• [EXERCISE]: Look through the data below for the line with "guida pratica alla scelta" and the line with "consenso può influire", then output those two and all lines in between, exactly as written.

Items from a dataset
┄┄┄┄┄┄┄┄┄┄

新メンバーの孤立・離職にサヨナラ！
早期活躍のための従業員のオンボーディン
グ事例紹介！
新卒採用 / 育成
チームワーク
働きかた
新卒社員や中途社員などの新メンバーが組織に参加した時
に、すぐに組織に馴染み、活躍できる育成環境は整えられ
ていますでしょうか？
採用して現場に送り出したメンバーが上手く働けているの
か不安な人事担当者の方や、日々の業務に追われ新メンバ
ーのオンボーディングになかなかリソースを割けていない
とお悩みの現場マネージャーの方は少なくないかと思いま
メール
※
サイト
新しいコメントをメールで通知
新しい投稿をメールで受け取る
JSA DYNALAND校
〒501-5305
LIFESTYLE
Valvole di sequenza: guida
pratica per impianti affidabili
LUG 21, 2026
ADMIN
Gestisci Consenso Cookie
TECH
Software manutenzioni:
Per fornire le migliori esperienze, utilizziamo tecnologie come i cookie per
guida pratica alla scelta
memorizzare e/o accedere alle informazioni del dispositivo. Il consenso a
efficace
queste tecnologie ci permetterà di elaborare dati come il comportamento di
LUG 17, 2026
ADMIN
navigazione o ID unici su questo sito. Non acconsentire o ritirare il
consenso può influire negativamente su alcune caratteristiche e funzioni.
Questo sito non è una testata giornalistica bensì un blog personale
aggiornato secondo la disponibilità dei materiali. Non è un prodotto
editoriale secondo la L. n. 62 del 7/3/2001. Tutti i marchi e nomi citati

┄┄┄┄┄┄┄┄┄┄

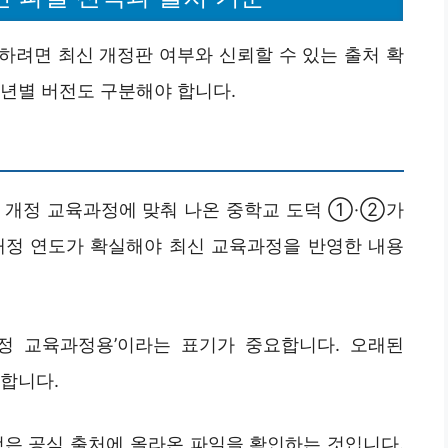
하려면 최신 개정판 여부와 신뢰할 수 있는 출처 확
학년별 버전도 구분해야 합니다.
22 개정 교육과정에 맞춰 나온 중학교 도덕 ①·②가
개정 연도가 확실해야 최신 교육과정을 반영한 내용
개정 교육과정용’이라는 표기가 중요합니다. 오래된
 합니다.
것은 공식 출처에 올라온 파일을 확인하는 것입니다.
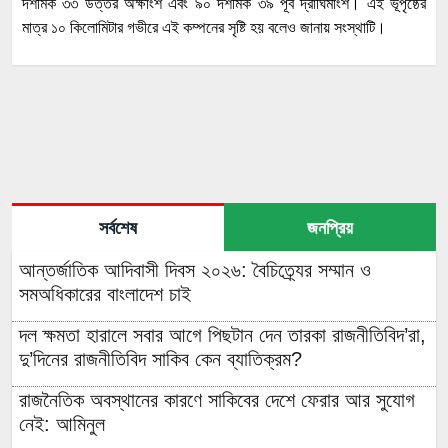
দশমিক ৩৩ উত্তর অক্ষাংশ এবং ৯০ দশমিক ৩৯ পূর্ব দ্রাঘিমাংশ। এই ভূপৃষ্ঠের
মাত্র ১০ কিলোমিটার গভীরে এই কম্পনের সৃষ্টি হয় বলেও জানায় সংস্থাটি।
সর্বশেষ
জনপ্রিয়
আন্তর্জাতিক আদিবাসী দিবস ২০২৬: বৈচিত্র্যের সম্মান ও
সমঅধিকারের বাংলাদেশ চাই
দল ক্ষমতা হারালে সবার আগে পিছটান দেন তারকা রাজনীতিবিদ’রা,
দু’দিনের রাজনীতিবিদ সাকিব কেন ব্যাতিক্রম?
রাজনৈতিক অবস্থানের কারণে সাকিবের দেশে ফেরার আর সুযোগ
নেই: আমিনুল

┄┄┄┄┄┄┄┄┄┄

• [SOLUTION TO THE EXERCISE]:
guida pratica alla scelta
memorizzare e/o accedere alle informazioni del dispositivo. Il consenso a
efficace
queste tecnologie ci permetterà di elaborare dati come il comportamento di
LUG 17, 2026
ADMIN
navigazione o ID unici su questo sito. Non acconsentire o ritirare il
consenso può influire negativamente su alcune caratteristiche e funzioni.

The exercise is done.